Am 6. März um 21:20 Uhr zeigt ORF 2 eine spannende Neuerscheinung. Die Sendung ist auch online auf ORF ON verfügbar. Einschalten lohnt sich!

In unserer heutigen Welt, in der der Präsident der USA als mächtigste Person oft eine harte, männliche Haltung gefördert hat, ist es leider nicht überraschend, dass Frauen immer öfter mit Feindseligkeit konfrontiert werden. Besonders junge Mädchen erleben vermehrt sexuelle Gewalt und Hass im Internet. Bei einem Gedenkmarsch für Frauen, die durch männliche Gewalt gestorben sind, war auf einem Schild die Botschaft „Patriarchat tötet“ zu lesen. Schon seit Anfang des Jahres wurden allein in Österreich drei Frauen ermordet. Vor allem rechte Gruppen verbreiten immer wieder alte Rollenbilder, die sagen, wie Männer und Frauen „sein sollen“. Für viele junge Männer fehlen jedoch neue, positive Vorbilder.

Im Rahmen des ORF-Programms zum Weltfrauentag (weitere Informationen unter https://tv.ORF.at) zeigen die Journalistinnen Cornelia Primosch, Lena Hager und Isabella Purkart in der „WeltWeit“-Reportage „Problemstelle Mann. Braucht es neue Rollenbilder?“ am Freitag, dem 6. März 2026, um 21.20 Uhr in ORF 2 und auf ORF ON, wie Menschen in verschiedenen Ländern mit diesen Themen umgehen.

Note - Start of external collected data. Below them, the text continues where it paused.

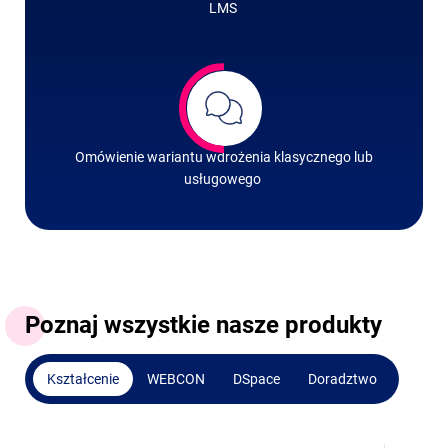
LMS
Omówienie wariantu wdrożenia klasycznego lub
usługowego
Poznaj wszystkie nasze produkty
Kształcenie
WEBCON
DSpace
Doradztwo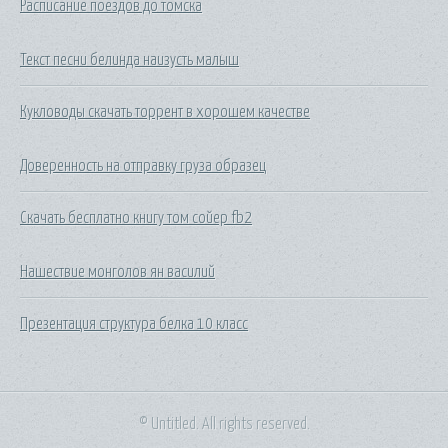
Расписание поездов до томска
Текст песни белинда наизусть малыш
Кукловоды скачать торрент в хорошем качестве
Доверенность на отправку груза образец
Скачать бесплатно книгу том сойер fb2
Нашествие монголов ян василий
Презентация структура белка 10 класс
© Untitled. All rights reserved.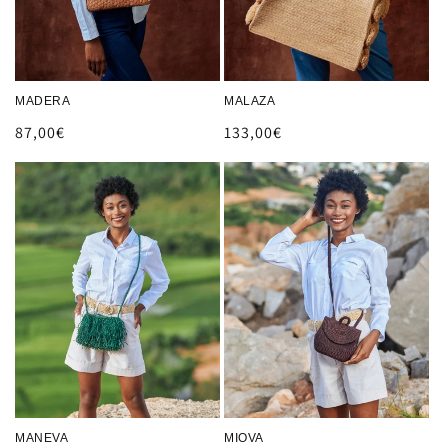
MADERA
MALAZA
Prix
87,00€
Prix
133,00€
habituel
habituel
MANEVA
MIOVA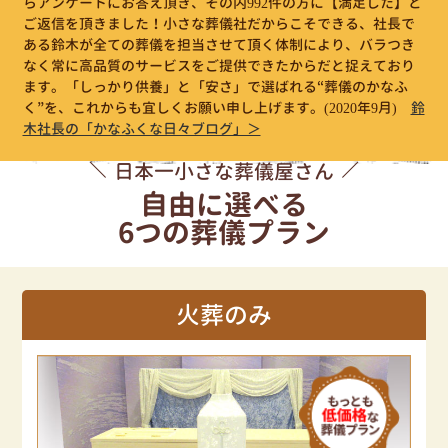
らアンケートにお答え頂き、その内992件の方に【満足した】と
ご返信を頂きました！小さな葬儀社だからこそできる、社長で
ある鈴木が全ての葬儀を担当させて頂く体制により、バラつき
なく常に高品質のサービスをご提供できたからだと捉えており
ます。「しっかり供養」と「安さ」で選ばれる“葬儀のかなふ
く”を、これからも宜しくお願い申し上げます。
(2020年9月)
鈴
木社長の「かなふくな日々ブログ」＞
日本一小さな葬儀屋さん
自由に選べる
6つの葬儀プラン
火葬のみ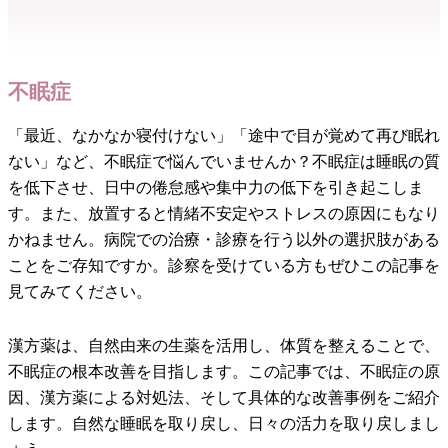
不眠症
「最近、なかなか寝付けない」「途中で目が覚めて再び眠れ
ない」など、不眠症で悩んでいませんか？不眠症は睡眠の質
を低下させ、日中の倦怠感や集中力の低下を引き起こしま
す。また、放置すると情緒不安定やストレスの原因にもなり
かねません。病院での治療・診療を行う以外の選択肢がある
ことをご存知ですか。診察を受けている方もぜひ
この記事を
見てみてください。
漢方薬は、自然由来の生薬を活用し、体質を整えることで、
不眠症の根本改善を目指します。この記事では、不眠症の原
因、漢方薬による対処法、そして具体的な改善事例をご紹介
します。自然な睡眠を取り戻し、日々の活力を取り戻しまし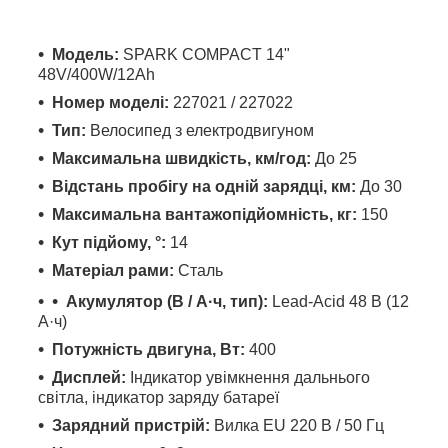
Модель:
SPARK COMPACT 14"
48V/400W/12Ah
Номер моделі:
227021 / 227022
Тип:
Велосипед з електродвигуном
Максимальна швидкість, км/год:
До 25
Відстань пробігу на одній зарядці, км:
До 30
Максимальна вантажопідйомність, кг:
150
Кут підйому, °:
14
Матеріал рами:
Сталь
Акумулятор (В / А·ч, тип):
Lead-Acid 48 В (12
А·ч)
Потужність двигуна, Вт:
400
Дисплей:
Індикатор увімкнення дальнього
світла, індикатор заряду батареї
Зарядний пристрій:
Вилка EU 220 В / 50 Гц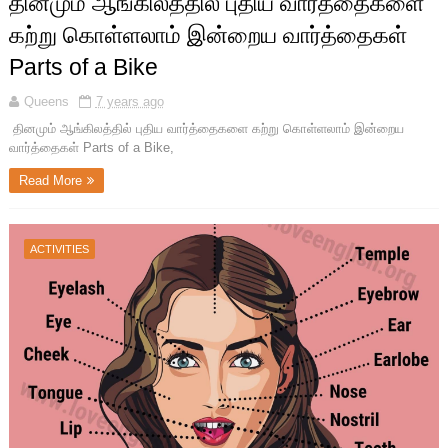
தினமும் ஆங்கிலத்தில் புதிய வார்த்தைகளை
கற்று கொள்ளலாம் இன்றைய வார்த்தைகள்
Parts of a Bike
Queens
7 years ago
தினமும் ஆங்கிலத்தில் புதிய வார்த்தைகளை கற்று கொள்ளலாம் இன்றைய
வார்த்தைகள் Parts of a Bike,
Read More
ACTIVITIES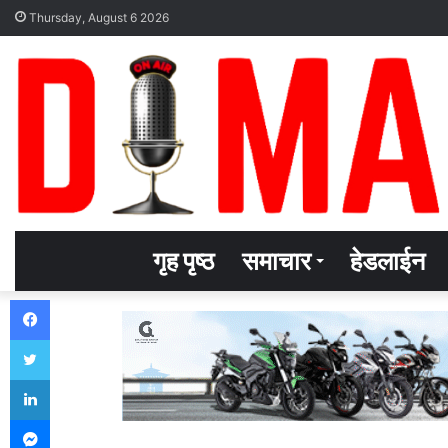
Thursday, August 6 2026
गृह पृष्ठ
समाचार
हेडलाईन
Facebook
Twitter
LinkedIn
Messenger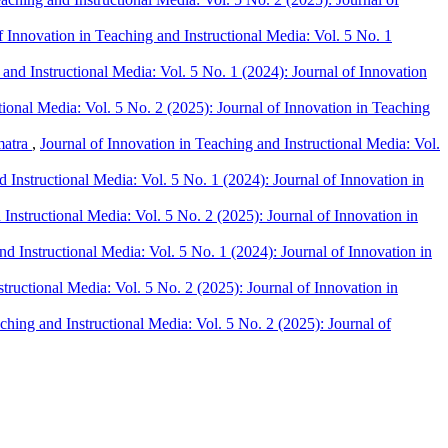
f Innovation in Teaching and Instructional Media: Vol. 5 No. 1
 and Instructional Media: Vol. 5 No. 1 (2024): Journal of Innovation
tional Media: Vol. 5 No. 2 (2025): Journal of Innovation in Teaching
matra
,
Journal of Innovation in Teaching and Instructional Media: Vol.
d Instructional Media: Vol. 5 No. 1 (2024): Journal of Innovation in
 Instructional Media: Vol. 5 No. 2 (2025): Journal of Innovation in
nd Instructional Media: Vol. 5 No. 1 (2024): Journal of Innovation in
structional Media: Vol. 5 No. 2 (2025): Journal of Innovation in
ching and Instructional Media: Vol. 5 No. 2 (2025): Journal of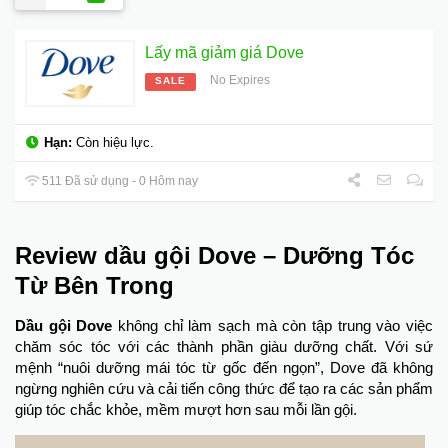
Lấy mã giảm giá Dove
No Expires
SALE
Hạn:
Còn hiệu lực.
511 Đã sử dụng - 0 Hôm nay
Review dầu gội Dove – Dưỡng Tóc
Từ Bên Trong
Dầu gội Dove
không chỉ làm sạch mà còn tập trung vào việc
chăm sóc tóc với các thành phần giàu dưỡng chất. Với sứ
mệnh “nuôi dưỡng mái tóc từ gốc đến ngọn”, Dove đã không
ngừng nghiên cứu và cải tiến công thức để tạo ra các sản phẩm
giúp tóc chắc khỏe, mềm mượt hơn sau mỗi lần gội.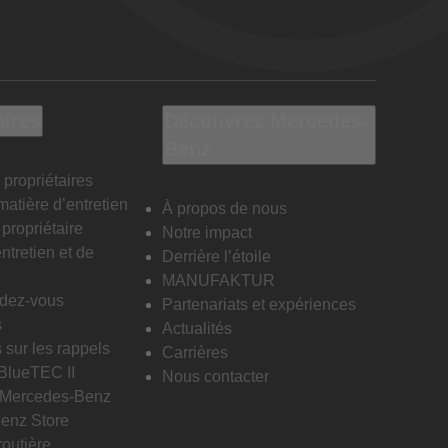
aires
Découvrez Mercedes-
Benz
 propriétaires
matière d’entretien
À propos de nous
propriétaire
Notre impact
ntretien et de
Derrière l’étoile
MANUFAKTUR
ndez-vous
Partenariats et expériences
s
Actualités
 sur les rappels
Carrières
 BlueTEC II
Nous contacter
n Mercedes-Benz
enz Store
routière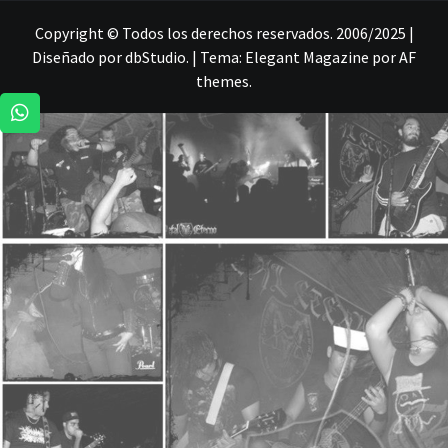
Copyright © Todos los derechos reservados. 2006/2025 |
Diseñado por dbStudio.
|
Tema:
Elegant Magazine
por
AF
themes
.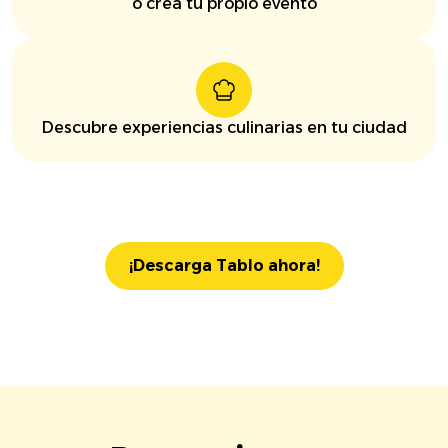
o crea tu propio evento
Descubre experiencias culinarias en tu ciudad
¡Descarga Tablo ahora!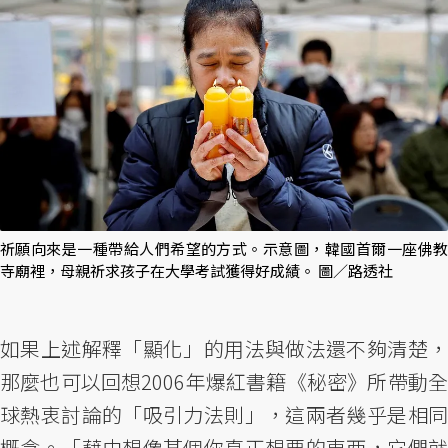
祈願向來是一種帶給人們希望的方式。示意圖，韓國首爾一座佛教
寺廟裡，母親祈求孩子在大學考試獲得好成績。 圖／路透社
如果上述解釋「顯化」的用法與做法還不夠清楚，
那麼也可以回想2006年爆紅書籍《秘密》所帶動全
球熱衷討論的「吸引力法則」，這兩者幾乎是相同
概念。「藉由想像某個你真正想要的東西，它們就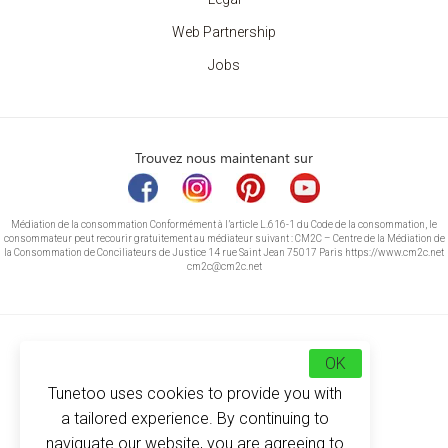
Web Partnership
Jobs
Trouvez nous maintenant sur
Médiation de la consommation Conformément à l’article L.616-1 du Code de la consommation, le
consommateur peut recourir gratuitement au médiateur suivant : CM2C – Centre de la Médiation de
la Consommation de Conciliateurs de Justice 14 rue Saint Jean 75017 Paris https://www.cm2c.net
cm2c@cm2c.net
OK
Tunetoo uses cookies to provide you with
a tailored experience. By continuing to
naviguate our website, you are agreeing to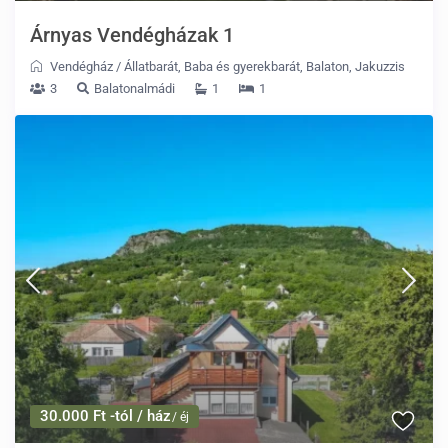
Árnyas Vendégházak 1
Vendégház
/
Állatbarát
,
Baba és gyerekbarát
,
Balaton
,
Jakuzzis
3
Balatonalmádi
1
1
30.000 Ft -tól / ház
/ éj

Ihre Reisen führen sie nach Frankreich, Spanien und die Philippinen.

Das Bild vom „starken Mann“ und der „schwachen Frau“ wird von einer neuen Bewegung namens „Maskulinismus“ vertreten. Diese Bewegung ist sehr konservativ und lehnt Gleichberechtigung ab. In Frankreich wird sie sogar als Gefahr für Demokratie und Gleichstellung gesehen. Maskulinisten verbreiten ihre meist frauenfeindlichen Ansichten vor allem im Internet. Einige verdienen damit sogar Geld. Cornelia Primosch hat in Cannes den 33-jährigen Ryan Mehsein getroffen, der als „Manfluencer“ Tipps für „echte“ Männer gibt. Doch solche „Manfluencer“ können auch großen Schaden anrichten. So bekam zum Beispiel die Künstlerin Marion Séclin nach einem feministischen Video 40.000 Hassnachrichten und Drohungen.

Spanien gilt als Vorreiter in Sachen Gleichstellung. Lena Hager besucht in der Nähe von Sevilla einen Workshop für junge Fußballspieler. Dort lernen die Teilnehmer, wie man fair und respektvoll miteinander umgeht und was eine neue, positive Männlichkeit bedeutet. Der Workshop-Leiter Juan Moreno möchte den Jungen helfen, selbstständig zu denken und alte Rollenbilder zu hinterfragen. Auch in Österreich setzt sich Jakob Horvat für neue Männlichkeitsbilder ein. In Südspanien leitet er sogenannte „Männer-Kreise“. Dort geht es darum, Gefühle zu zeigen und Freundschaften unter Männern zu stärken. Die Rolle des Vaters wird bei diesen Treffen immer wichtiger.

Auf den Philippinen sind die Rollen von Mann und Frau oft noch klar getrennt: Männer arbeiten und verdienen Geld, Frauen kümmern sich um Haushalt und Kinder. Aber das ändert sich gerade, denn viele Frauen arbeiten inzwischen im Ausland – etwa als Pflegekräfte oder Haushaltshilfen – und kümmern sich so finanziell um ihre Familien. Isabella Purkart hat in der Umgebung von Manila den Vater Alexander Caiña besucht. Er hat vier Kinder und kümmert sich jetzt um Haus und Familie, weil seine Frau in Dubai arbeitet. Das war anfangs nicht einfach für ihn, denn lange Zeit sah er sich vor allem als „Ernährer“ der Familie. Heute ist diese neue Rollenverteilung sein Alltag.